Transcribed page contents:
===
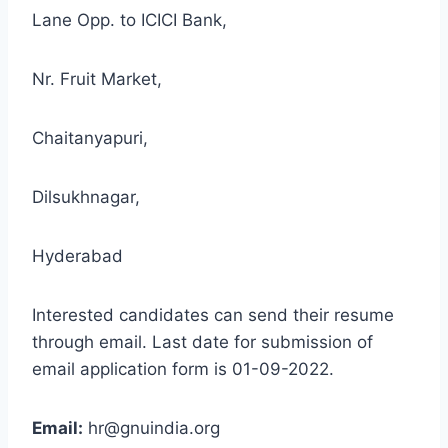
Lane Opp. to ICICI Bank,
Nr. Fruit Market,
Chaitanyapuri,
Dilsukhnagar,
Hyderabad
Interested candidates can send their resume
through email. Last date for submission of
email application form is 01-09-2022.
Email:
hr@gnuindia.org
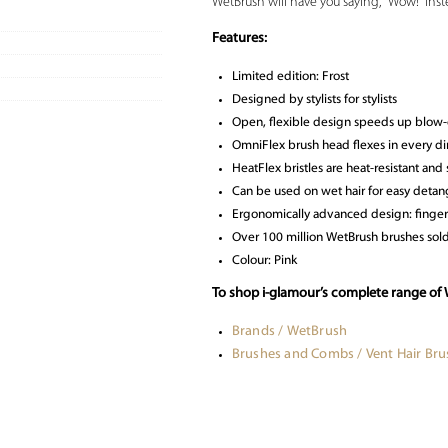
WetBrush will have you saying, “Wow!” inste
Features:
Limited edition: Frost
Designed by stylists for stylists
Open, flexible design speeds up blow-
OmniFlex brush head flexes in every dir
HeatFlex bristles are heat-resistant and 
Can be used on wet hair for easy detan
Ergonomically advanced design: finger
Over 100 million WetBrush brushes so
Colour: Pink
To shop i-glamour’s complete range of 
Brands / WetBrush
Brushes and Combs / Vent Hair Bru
===
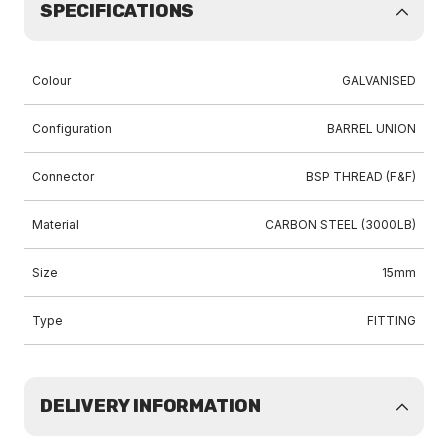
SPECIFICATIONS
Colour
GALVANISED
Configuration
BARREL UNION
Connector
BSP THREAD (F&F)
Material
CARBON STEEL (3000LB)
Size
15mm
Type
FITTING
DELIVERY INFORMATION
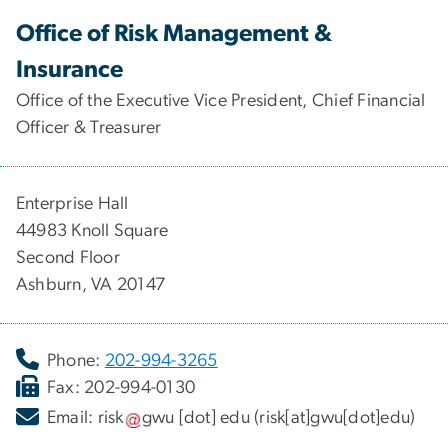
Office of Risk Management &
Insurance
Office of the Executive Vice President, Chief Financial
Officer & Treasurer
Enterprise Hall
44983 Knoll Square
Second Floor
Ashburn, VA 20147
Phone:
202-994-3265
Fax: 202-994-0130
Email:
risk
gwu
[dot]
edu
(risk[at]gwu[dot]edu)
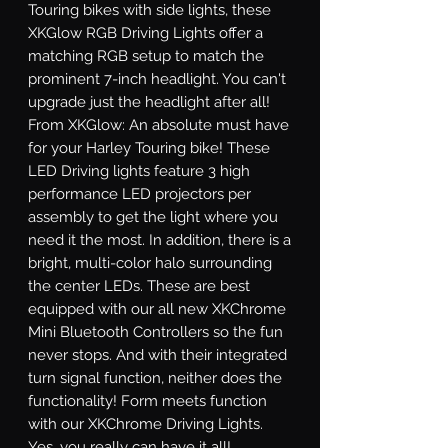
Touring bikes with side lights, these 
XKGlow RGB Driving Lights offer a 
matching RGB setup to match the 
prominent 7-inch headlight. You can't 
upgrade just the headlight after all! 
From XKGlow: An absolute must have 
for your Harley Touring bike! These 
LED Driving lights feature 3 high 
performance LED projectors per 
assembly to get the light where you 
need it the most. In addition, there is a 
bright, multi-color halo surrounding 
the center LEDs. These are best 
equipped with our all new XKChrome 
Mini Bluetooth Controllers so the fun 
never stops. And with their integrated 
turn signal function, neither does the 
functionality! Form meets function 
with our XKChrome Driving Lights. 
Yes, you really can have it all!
===
» **YOUR ASSIGNMENT**
Look back at the entries above. Retype the line with "Limited edition: Frost", the line with "Brushes and Combs / Vent Hair Bru", and all lines in between.

» **OUTPUT**
Limited edition: Frost
Designed by stylists for stylists
Open, flexible design speeds up blow-
OmniFlex brush head flexes in every dir
HeatFlex bristles are heat-resistant and 
Can be used on wet hair for easy detan
Ergonomically advanced design: finger
Over 100 million WetBrush brushes so
Colour: Pink
To shop i-glamour’s complete range of 
Brands / WetBrush
Brushes and Combs / Vent Hair Bru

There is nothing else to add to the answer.